Activity =>
As soon as the line containing "Find the location of a particular element. The" appears in the material below, start returning lines exactly, and end with the line containing "This screenshot has width=1568, height=1765.".

Data section =>

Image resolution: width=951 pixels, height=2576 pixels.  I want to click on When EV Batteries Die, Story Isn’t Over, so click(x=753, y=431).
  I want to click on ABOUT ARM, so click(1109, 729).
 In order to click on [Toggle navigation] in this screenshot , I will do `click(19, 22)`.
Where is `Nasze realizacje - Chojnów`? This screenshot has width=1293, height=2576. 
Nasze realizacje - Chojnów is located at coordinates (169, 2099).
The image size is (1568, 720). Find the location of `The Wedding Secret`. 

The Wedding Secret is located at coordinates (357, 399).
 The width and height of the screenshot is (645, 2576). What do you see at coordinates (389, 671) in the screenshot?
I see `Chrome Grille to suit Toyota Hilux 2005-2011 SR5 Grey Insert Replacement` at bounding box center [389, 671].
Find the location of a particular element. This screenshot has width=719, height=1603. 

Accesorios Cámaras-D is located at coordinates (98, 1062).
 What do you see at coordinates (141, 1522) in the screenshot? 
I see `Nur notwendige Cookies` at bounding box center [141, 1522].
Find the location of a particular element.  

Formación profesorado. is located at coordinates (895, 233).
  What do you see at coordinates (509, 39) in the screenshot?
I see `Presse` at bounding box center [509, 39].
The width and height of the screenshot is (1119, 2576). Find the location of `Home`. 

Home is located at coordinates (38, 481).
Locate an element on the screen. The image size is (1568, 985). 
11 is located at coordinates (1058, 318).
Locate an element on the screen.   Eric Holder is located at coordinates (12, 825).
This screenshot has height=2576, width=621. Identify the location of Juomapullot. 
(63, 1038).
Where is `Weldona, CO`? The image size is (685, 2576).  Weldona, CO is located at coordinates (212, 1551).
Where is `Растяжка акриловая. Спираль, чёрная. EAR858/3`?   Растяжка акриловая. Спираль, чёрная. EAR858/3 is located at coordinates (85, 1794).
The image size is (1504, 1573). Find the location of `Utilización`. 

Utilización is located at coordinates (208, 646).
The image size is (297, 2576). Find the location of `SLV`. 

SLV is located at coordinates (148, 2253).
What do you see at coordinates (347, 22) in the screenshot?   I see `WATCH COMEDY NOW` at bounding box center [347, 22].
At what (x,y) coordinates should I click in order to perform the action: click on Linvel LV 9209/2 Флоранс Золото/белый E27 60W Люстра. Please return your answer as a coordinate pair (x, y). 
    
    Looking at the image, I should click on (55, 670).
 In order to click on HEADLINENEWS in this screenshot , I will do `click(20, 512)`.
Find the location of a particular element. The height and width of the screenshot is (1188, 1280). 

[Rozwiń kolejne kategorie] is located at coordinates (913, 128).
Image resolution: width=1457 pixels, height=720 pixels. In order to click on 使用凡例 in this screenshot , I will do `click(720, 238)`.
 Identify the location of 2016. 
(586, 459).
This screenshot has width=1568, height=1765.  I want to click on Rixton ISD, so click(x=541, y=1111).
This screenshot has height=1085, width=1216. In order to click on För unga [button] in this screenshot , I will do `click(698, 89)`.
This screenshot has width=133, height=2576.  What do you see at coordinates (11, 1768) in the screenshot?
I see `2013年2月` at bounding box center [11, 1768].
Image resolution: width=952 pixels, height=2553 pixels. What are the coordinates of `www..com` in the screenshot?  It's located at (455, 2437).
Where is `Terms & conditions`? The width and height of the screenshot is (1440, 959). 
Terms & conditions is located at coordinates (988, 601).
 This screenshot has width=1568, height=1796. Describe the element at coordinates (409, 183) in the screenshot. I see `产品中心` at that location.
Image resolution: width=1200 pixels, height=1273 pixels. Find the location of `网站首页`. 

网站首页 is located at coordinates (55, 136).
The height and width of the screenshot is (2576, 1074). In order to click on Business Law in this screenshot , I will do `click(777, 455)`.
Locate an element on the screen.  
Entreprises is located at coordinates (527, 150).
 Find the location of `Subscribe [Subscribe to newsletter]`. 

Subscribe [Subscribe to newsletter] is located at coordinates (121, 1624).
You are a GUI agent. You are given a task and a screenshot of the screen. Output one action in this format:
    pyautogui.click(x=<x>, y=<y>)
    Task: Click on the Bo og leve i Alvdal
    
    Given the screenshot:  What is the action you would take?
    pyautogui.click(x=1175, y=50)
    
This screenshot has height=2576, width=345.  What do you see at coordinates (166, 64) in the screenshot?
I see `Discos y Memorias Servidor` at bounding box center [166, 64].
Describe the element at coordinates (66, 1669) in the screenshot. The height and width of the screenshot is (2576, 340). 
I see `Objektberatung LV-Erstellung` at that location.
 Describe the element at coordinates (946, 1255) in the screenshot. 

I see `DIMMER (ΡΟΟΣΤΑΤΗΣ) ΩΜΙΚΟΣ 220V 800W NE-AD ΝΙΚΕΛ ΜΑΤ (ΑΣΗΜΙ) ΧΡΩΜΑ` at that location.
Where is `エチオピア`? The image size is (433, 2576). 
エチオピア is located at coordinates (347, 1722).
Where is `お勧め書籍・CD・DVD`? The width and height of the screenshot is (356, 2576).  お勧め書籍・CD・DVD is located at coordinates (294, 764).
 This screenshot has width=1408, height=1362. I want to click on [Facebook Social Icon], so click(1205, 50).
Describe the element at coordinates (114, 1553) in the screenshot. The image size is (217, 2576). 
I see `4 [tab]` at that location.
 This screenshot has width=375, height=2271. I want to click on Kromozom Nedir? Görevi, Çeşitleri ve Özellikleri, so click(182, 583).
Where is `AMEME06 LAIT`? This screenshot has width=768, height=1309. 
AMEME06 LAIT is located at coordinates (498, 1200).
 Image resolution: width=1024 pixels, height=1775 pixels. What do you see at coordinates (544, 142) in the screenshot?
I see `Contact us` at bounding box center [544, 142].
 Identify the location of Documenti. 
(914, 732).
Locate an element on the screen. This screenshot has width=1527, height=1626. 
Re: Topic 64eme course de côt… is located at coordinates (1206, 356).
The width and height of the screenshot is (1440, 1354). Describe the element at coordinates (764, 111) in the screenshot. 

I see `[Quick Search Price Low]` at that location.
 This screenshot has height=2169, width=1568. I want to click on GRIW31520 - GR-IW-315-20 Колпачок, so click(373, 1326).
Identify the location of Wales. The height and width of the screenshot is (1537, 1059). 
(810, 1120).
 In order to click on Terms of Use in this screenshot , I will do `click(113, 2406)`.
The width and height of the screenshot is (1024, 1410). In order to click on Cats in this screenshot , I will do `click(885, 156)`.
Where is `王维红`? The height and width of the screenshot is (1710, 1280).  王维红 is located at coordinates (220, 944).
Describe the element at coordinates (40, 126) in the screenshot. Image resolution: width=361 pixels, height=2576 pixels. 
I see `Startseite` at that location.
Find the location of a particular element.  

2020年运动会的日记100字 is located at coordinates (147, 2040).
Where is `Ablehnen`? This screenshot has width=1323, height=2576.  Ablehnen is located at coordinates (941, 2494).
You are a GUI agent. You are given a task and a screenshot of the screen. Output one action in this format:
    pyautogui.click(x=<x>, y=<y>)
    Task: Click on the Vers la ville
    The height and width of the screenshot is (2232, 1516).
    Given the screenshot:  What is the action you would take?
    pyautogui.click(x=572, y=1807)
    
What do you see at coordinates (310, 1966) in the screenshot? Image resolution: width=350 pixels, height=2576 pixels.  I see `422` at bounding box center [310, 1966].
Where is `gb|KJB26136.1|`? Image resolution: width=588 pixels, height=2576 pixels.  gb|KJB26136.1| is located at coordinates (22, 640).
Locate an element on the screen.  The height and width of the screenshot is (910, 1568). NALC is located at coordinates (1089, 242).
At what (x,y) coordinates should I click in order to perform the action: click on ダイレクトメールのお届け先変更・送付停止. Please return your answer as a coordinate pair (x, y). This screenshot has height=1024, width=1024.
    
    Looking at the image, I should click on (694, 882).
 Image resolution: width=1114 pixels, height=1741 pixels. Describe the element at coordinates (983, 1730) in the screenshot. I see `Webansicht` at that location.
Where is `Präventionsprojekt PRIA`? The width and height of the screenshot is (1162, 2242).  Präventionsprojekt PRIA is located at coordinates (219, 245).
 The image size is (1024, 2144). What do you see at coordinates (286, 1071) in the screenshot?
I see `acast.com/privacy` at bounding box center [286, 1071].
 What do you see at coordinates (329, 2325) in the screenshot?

Result =>
Find the location of a particular element. The height and width of the screenshot is (1188, 1280). 

[Rozwiń kolejne kategorie] is located at coordinates (913, 128).
Image resolution: width=1457 pixels, height=720 pixels. In order to click on 使用凡例 in this screenshot , I will do `click(720, 238)`.
 Identify the location of 2016. 
(586, 459).
This screenshot has width=1568, height=1765.  I want to click on Rixton ISD, so click(x=541, y=1111).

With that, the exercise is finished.